Tsubuan
Sweet anko (red bean) paste
These sweetened red beans are commonly used in Japanese sweets.
What you will need
200g azuki beans
Water as needed
200g sugar
How to cook
1
Wash and sort your beans. Add enough water to cover by at least 2 inches. Set aside to soak for at least 8 hours.
2
Strain the beans and rinse them well.
3
Transfer the beans back to a pot and add enough water to cover. Bring to a boil.
4
Once the water comes to a boil, strain the beans once more.
5
Return the beans to the pot. Add water to cover, and bring to a simmer. Simmer the beans for 1 hour, adding water every so often to keep the beans completely submerged.
6
When the beans are cooked through and tender, stir in the sugar.
7
Continue to simmer until the liquid begins to thicken, stirring often.
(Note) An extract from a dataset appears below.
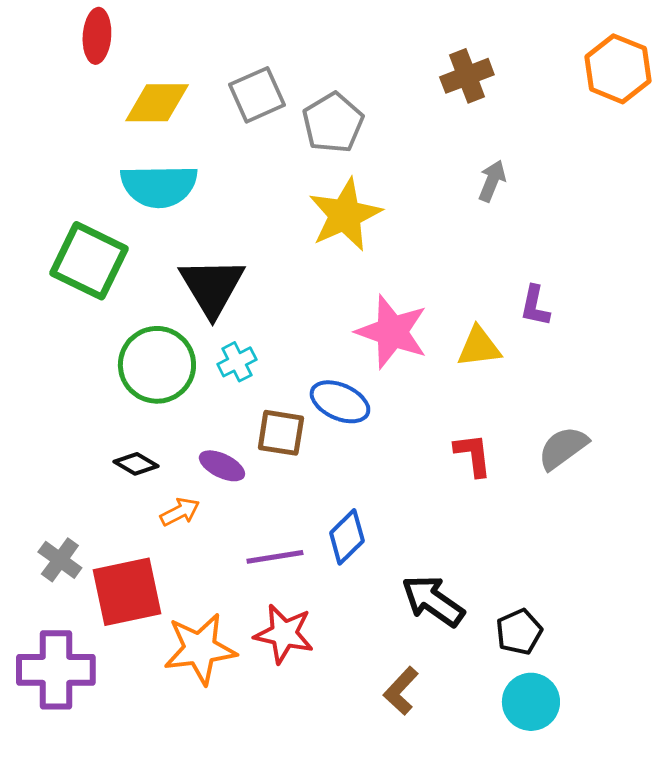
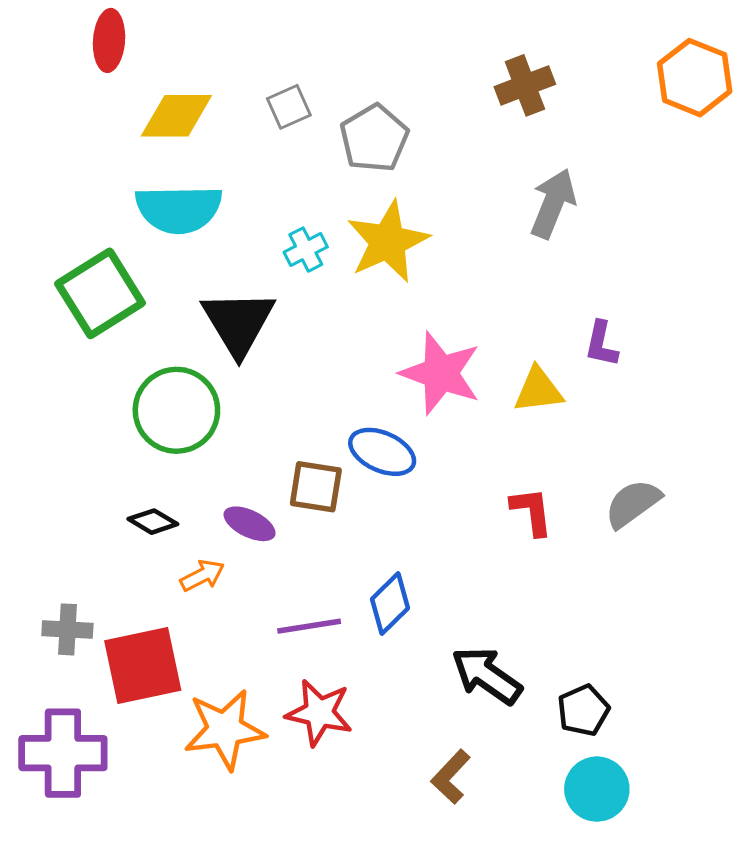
gray square: (257, 95) -> (289, 107), size x0.7
gray arrow: (492, 181) -> (553, 203), size x1.5
green square: (89, 261) -> (100, 293), turned 32
cyan cross: (237, 362) -> (306, 250), moved
gray cross: (60, 560) -> (67, 629), turned -33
Stop when you can draw a line through the beans with your spoon, and the line remains visible for a couple of seconds. Stir in a pinch of salt and chill.
8
9
For an even more refined paste, press through a sieve.
Tsubushian
Anko paste is a simple paste of sweetened red beans that appears in a lot of Japanese desserts. There are 3 varieties or stages referring to the texture or basically just how much you squished the beans. Tsubuan refers to whole unmashed bean paste. Tsubushian is a lightly mashed bean paste as in the image above. Koshian is mashed and sieved bean paste with no visible bean chunks.